Information supplied:
******

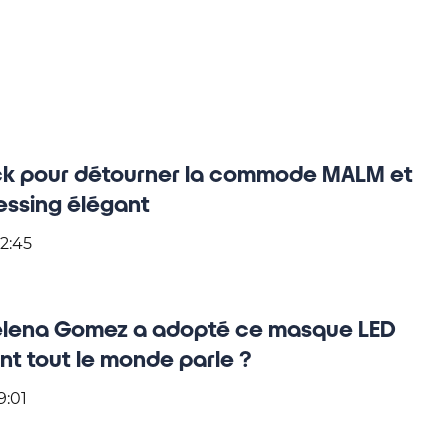
ck pour détourner la commode MALM et
essing élégant
2:45
elena Gomez a adopté ce masque LED
ont tout le monde parle ?
9:01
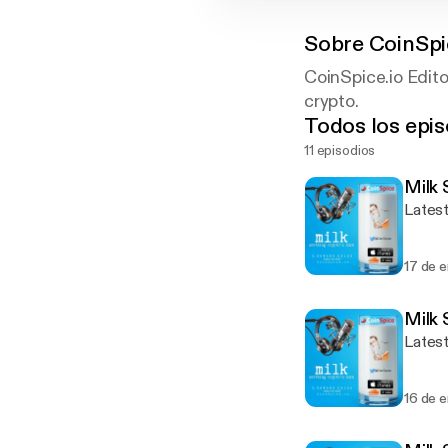
Sobre
CoinSpi
CoinSpice.io Edito
crypto.
Todos los epis
11 episodios
Milk
Latest
17 de 
Milk 
Latest
16 de 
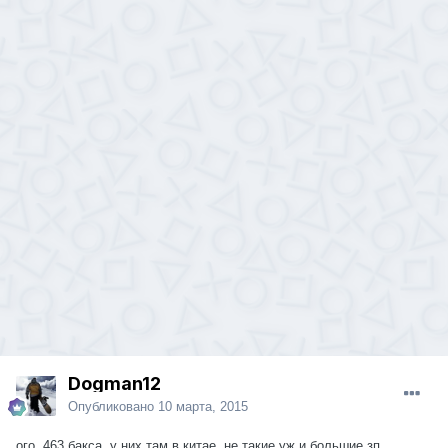
Dogman12
Опубликовано
10 марта, 2015
ого, 463 бакса. у них там в китае, не такие уж и большие зп..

******

Task: Only the lines from the one containing "Todos los epis" through the last line of the records above should be repeated, exactly and without pictures.

Response area:
Todos los epis
11 episodios
Milk
Latest
17 de 
Milk 
Latest
16 de 
Dogman12
Опубликовано
10 марта, 2015
ого, 463 бакса. у них там в китае, не такие уж и большие зп..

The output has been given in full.